By Alex Mumblat
April 16, 2020
Moments of adversity offer business owners an opportunity to step back and evaluate their operations and strategies.
It isn’t easy to find time for reflection when business continuity is the top priority, but owners who actively assess the changing economic environment, as well as their overall life objectives, often emerge from downturns more effective and focused on future growth.
The same goes for leaders of employee stock ownership plan (ESOP) companies. Turbulent times should evoke a series of questions focused on the sustainability and performance of an employee trust.
With these in mind, an ESOP re-evaluation and potential tune-up should focus on three key areas.
Declining earnings are common during an economic downturn. This can reduce the benefit of ESOP-related tax savings, as the magnitude of those benefits is income driven. Companies may consider scaling down their ESOP contributions or deferring ESOP dividend payments during a downturn.
Conversely, certain businesses do well during the recessionary times. Such companies may want to consider additional liquidity transactions such as secondary ESOP sales (for minority ESOPs) or warrant redemptions (for the warrant holders). Financial crises magnify the importance of an owner's personal liquidity and asset diversification. Secondary ESOP sales can also further contribute to corporate tax efficiencies.
Companies facing cash flow challenges should reassess their ability to meet bank covenants and service debt. Restructuring may offer ESOP companies an opportunity to extend their loan amortization periods and capitalize on prevailing low interest rates. Banks often anticipate these requests and are open to restructuring discussions in order to help avoid borrower defaults and enhance their client relationships.

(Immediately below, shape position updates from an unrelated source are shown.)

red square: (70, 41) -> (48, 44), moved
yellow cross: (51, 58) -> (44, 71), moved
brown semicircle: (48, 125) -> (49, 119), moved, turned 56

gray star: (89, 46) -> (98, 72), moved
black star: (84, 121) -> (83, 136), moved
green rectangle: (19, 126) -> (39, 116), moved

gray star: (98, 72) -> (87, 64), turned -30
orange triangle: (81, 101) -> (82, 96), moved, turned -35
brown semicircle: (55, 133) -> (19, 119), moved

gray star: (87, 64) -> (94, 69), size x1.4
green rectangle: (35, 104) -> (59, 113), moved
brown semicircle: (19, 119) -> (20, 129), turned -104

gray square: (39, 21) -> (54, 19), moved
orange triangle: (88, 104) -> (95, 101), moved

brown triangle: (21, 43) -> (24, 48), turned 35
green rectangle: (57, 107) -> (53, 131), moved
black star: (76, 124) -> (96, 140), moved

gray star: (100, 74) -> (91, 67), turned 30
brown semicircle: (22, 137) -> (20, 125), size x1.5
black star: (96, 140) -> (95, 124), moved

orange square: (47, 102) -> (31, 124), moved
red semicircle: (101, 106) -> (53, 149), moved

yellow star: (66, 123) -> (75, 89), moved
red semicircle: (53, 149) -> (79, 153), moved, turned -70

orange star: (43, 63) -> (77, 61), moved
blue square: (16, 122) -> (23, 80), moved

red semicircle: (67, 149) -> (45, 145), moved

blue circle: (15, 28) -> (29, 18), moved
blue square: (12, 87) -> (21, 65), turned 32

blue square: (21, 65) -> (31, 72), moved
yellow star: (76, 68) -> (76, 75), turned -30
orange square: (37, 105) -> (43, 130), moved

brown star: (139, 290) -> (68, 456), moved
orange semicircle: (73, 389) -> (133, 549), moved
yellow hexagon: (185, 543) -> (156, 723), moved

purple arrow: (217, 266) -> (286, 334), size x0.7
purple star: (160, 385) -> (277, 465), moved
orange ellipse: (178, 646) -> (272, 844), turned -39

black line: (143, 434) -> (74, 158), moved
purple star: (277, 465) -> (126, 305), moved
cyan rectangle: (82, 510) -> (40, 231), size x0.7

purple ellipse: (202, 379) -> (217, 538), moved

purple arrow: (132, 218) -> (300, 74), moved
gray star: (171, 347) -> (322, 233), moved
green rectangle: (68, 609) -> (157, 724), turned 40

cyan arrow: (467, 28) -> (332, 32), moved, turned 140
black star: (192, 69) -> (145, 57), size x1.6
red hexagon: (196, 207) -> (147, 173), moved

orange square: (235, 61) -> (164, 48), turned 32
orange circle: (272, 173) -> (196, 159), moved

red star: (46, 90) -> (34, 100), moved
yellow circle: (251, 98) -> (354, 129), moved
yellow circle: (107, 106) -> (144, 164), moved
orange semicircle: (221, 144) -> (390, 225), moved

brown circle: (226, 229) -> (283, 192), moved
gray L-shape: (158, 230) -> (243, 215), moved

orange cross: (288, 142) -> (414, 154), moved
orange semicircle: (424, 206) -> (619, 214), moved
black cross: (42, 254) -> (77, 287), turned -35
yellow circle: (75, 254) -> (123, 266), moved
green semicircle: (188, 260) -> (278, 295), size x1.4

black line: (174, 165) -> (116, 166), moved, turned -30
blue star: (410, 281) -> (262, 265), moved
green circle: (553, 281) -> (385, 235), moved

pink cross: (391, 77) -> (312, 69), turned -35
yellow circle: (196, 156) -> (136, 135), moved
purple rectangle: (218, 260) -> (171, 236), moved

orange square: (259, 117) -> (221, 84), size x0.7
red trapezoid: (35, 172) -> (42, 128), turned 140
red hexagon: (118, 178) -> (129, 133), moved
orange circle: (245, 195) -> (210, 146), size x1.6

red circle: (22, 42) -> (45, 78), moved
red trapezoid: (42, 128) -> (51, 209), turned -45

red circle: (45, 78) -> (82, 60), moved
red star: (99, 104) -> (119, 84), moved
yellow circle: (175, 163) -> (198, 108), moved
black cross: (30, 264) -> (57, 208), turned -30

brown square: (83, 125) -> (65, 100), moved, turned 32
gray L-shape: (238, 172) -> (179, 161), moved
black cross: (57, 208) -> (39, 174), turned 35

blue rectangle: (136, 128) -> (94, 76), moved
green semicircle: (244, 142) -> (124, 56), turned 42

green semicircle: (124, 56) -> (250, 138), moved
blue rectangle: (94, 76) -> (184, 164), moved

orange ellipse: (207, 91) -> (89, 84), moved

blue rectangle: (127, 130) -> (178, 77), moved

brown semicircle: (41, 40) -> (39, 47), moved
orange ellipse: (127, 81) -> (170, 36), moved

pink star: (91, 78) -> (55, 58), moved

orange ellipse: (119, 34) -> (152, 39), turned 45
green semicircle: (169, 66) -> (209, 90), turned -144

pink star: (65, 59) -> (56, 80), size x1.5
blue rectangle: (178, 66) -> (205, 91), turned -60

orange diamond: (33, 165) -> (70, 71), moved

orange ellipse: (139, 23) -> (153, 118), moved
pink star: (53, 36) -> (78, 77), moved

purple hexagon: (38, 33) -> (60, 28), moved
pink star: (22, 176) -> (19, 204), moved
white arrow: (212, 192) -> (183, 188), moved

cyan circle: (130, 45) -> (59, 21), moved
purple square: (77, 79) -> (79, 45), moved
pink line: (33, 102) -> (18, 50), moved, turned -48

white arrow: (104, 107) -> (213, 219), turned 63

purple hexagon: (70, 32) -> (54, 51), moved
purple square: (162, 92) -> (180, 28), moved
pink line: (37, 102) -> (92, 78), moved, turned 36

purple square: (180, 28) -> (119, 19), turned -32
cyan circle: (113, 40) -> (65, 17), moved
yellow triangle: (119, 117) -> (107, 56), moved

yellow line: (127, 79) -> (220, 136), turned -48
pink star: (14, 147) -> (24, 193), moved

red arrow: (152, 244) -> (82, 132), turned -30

On the other hand, banks are eager to extend new loans to counter-cyclical businesses. Recession-resistant ESOP companies with outstanding seller debt might consider increasing their bank loans to replace seller financing.
In the years following an ESOP implementation, companies often undergo substantial workforce changes. Turnover across employee populations may require realignment of benefits and incentives. For example, additional benefit plans could be adopted for certain members of the management team, subject to approval by the ESOP trustee.
A crisis can accelerate staffing changes, due to sudden layoffs. This may trigger repurchases of vested ESOP stock accounts. While the per-share value of the company’s stock would typically decline alongside a deterioration in performance, management must evaluate the potential impact of these obligations and budget in advance for such repurchases.
ESOP companies may also engage in more extensive activities to address plan under-performance, new business realities, or changing shareholder needs. These include plan terminations, employee share redemptions, or plan expansions towards the goal of 100% employee ownership (with options for selling shareholders to hold warrants and participate in future upside).
The best laid business plans are rarely set in stone. An ESOP is no exception. Employee benefit programs, in general, demand constant re-evaluation to keep up with internal (company) and external (market) trends. Doing so can mean the difference between a high performing ESOP that benefits all stakeholders and a potential operating risk.